Poor Justice Roberts! You can almost see him squirming from between the lines of his solo concurring opinion. Reversing yourself can’t be fun, especially when the vote you’re reversing was so recent. He insists that his take on Whole Woman’s Health, when he was in the anti-choice minority, was right, that the majority decided the case incorrectly. However, “[t]he question today,” he writes, “is not whether Whole Woman’s Health was right or wrong, but whether to adhere to it in deciding the present case.” The chief justice also raps the knuckles of the judges of the Fifth Circuit who generated their own facts in this case. The trial court’s findings of fact, he insists, “bind us”—or they should, even when we don’t care for the conclusions to which they lead. He can then present his vote as being about something other than abortion, or the needs of pregnant people, or doctors who want to serve their patients, or a world gone slightly mad. It’s about stare decisis as defined in Black’s Law Dictionary and the rule of law as outlined in Blackstone’s Commentaries on the Laws of England (1765).

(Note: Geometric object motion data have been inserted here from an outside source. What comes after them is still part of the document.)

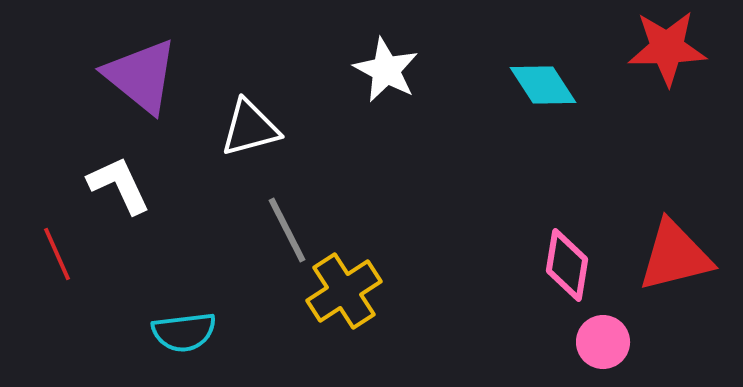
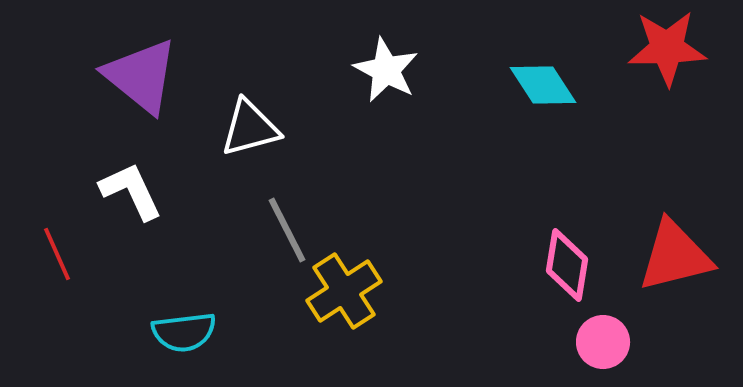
white L-shape: moved 12 px right, 6 px down
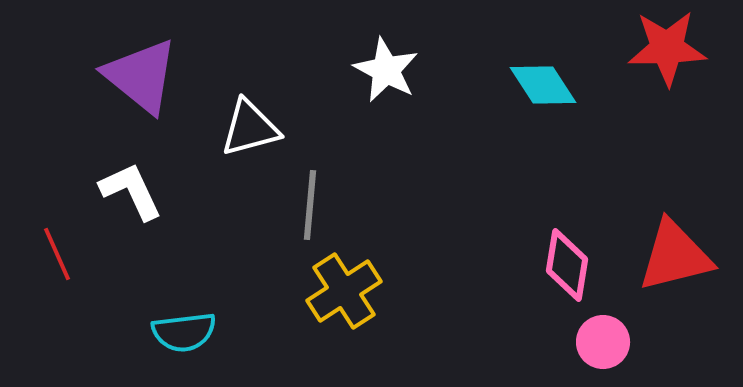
gray line: moved 23 px right, 25 px up; rotated 32 degrees clockwise
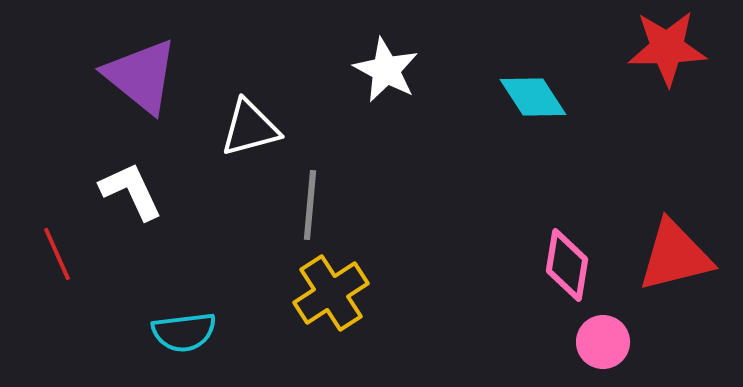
cyan diamond: moved 10 px left, 12 px down
yellow cross: moved 13 px left, 2 px down
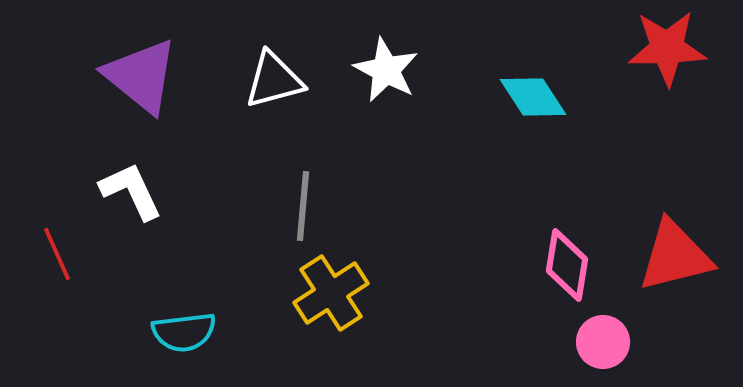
white triangle: moved 24 px right, 48 px up
gray line: moved 7 px left, 1 px down
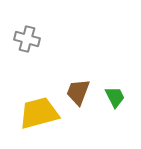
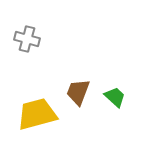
green trapezoid: rotated 20 degrees counterclockwise
yellow trapezoid: moved 2 px left, 1 px down
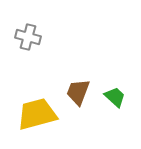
gray cross: moved 1 px right, 2 px up
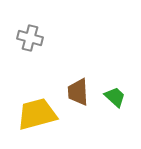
gray cross: moved 2 px right, 1 px down
brown trapezoid: rotated 24 degrees counterclockwise
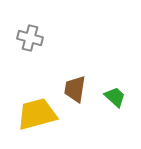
brown trapezoid: moved 3 px left, 3 px up; rotated 12 degrees clockwise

Although he expresses his position in the particular terms of Anglo-American law, Roberts’s dilemma is that of the anti-Trump Republican, the conservative who sees with horror the logical conclusions of his politics and insists that they are instead a perversion of those politics. Unbalanced by the intellectual jujitsu necessary to oppose an extreme abortion regulation after he supported it, the chief justice leans not only on Black’s and Blackstone. He deploys those undergraduate conservative mainstays, Edmund Burke’s Reflections on the Revolution in France (1790) and Federalist Number 78, by Alexander Hamilton. He quotes the late Justice Scalia twice and writes about both “fidelity” to precedent and judicial “humility.”
Well, who cares if the arguments don’t quite scan? As another undergraduate favorite once wrote, “A foolish consistency is the hobgoblin of little minds, adored by little statesmen,” among others. As an exhausted feminist, I am happy to take the win.
Welcome to the fight, Chief Justice Roberts.